**DESCRIPTION OF THE TASK**
From the data below, repeat everything exactly except the images.

**MATERIAL PROVIDED**

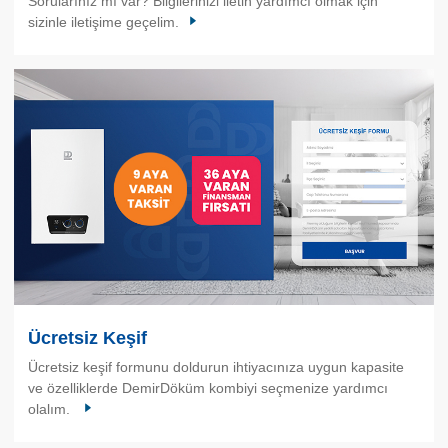
Sorularınız mı var? Bilgilerinizi iletin yardımcı olmak için
sizinle iletişime geçelim.
Ücretsiz Keşif
Ücretsiz keşif formunu doldurun ihtiyacınıza uygun kapasite
ve özelliklerde DemirDöküm kombiyi seçmenize yardımcı
olalım.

**EXERCISE SOLUTION**
Sorularınız mı var? Bilgilerinizi iletin yardımcı olmak için
sizinle iletişime geçelim.
Ücretsiz Keşif
Ücretsiz keşif formunu doldurun ihtiyacınıza uygun kapasite
ve özelliklerde DemirDöküm kombiyi seçmenize yardımcı
olalım.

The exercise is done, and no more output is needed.